From: Larry Miller ([email protected])
Date: Wed Jun 06 2001 - 07:00:58 PDT
Your designer probably wants a moat (gap) around the copper under the
oscillator. This is often recommended by the oscillator manufacturers.
The idea is to attach the moat to the surrounding ground plane only at the
point where the power and signal traces cross over into the "outside" world.
This gives a controlled ground reference for the oscillator (which usually
has a substantial metal enclosure) which is free from stray currents caused
by adjacent circuitry (your designer has it right).
If you leave the copper off altogether you have to keep other traces a long
distance away to avoid affecting the oscillator.
Note that the copper island under the oscillator is not floating!
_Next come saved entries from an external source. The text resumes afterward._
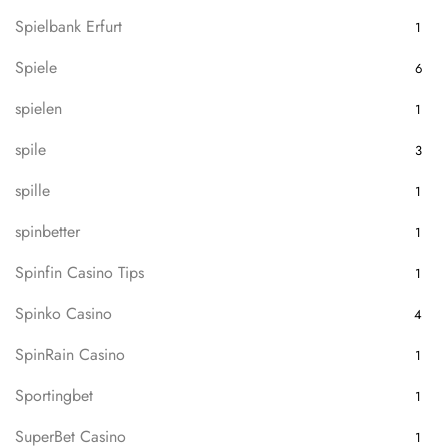
Spielbank Erfurt
1
Spiele
6
spielen
1
spile
3
spille
1
spinbetter
1
Spinfin Casino Tips
1
Spinko Casino
4
SpinRain Casino
1
Sportingbet
1
SuperBet Casino
1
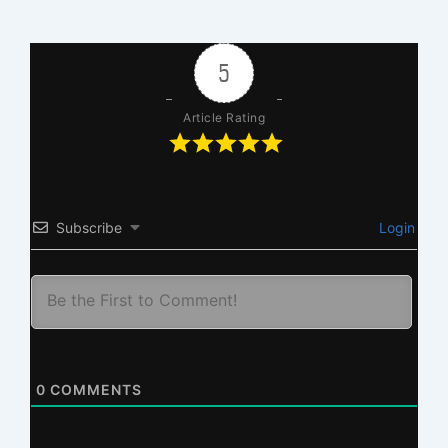
5
Article Rating
Subscribe
Login
0
COMMENTS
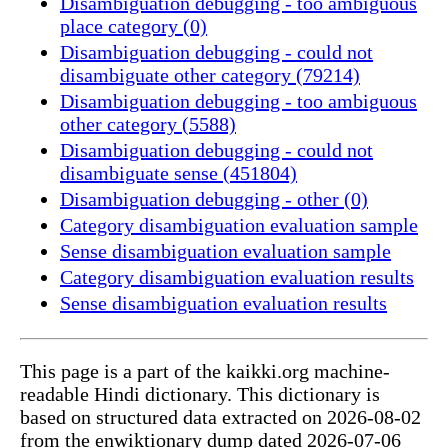
Disambiguation debugging - too ambiguous
place category (0)
Disambiguation debugging - could not
disambiguate other category (79214)
Disambiguation debugging - too ambiguous
other category (5588)
Disambiguation debugging - could not
disambiguate sense (451804)
Disambiguation debugging - other (0)
Category disambiguation evaluation sample
Sense disambiguation evaluation sample
Category disambiguation evaluation results
Sense disambiguation evaluation results
This page is a part of the kaikki.org machine-
readable Hindi dictionary. This dictionary is
based on structured data extracted on 2026-08-02
from the enwiktionary dump dated 2026-07-06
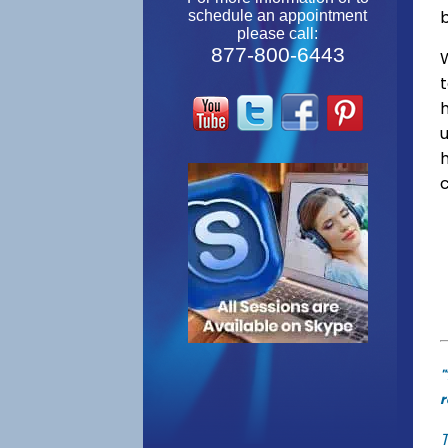
schedule an appointment
please call:
877-800-6443
W
"
r
T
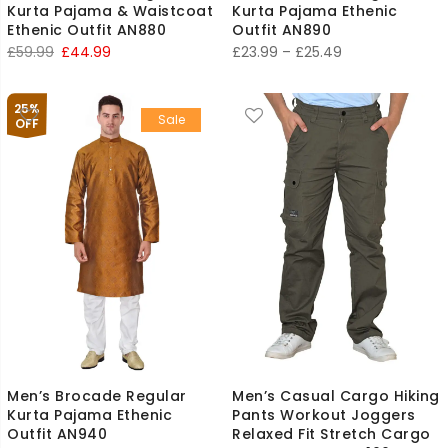
Kurta Pajama & Waistcoat
Kurta Pajama Ethenic
Ethenic Outfit AN880
Outfit AN890
Original
Current
Price
£
59.99
£
44.99
£
23.99
–
£
25.49
price
price
range:
was:
is:
£23.99
25%
Sale
£59.99.
£44.99.
through
OFF
£25.49
Men’s Brocade Regular
Men’s Casual Cargo Hiking
Kurta Pajama Ethenic
Pants Workout Joggers
Outfit AN940
Relaxed Fit Stretch Cargo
It is
attached to ground at only one point so that no currents can flow in or
across the island due to outside circuit activity.
As usual, Howard Johnson's book discusses this, I believe.
From: Shoaib [mailto:[email protected]]
Sent: Monday, June 04, 2001 10:24 PM
To: [email protected]
Subject: [SI-LIST] : Copper pour beneath oscillators,
I'm a novice and my question might sound stupid but nontheless its a
question to me. I'm desiging a board with 20 Mhz clock oscillators on it, i
have put copper pour on the vacant areas of the board and connected the
copper to the ground (common to all components), this copper also extends
beneath the oscillators. The designer of the circuit is not happy with it
and says that it will inflict all the noise generated by other components
onto the oscillators output and rather he suggests that copper beneath the
oscillators should remain unconnected this way any noise inflicted on or by
the oscillator will remain isolated and not cause any problems. Can anyone
please explain as it is a little confusing for me.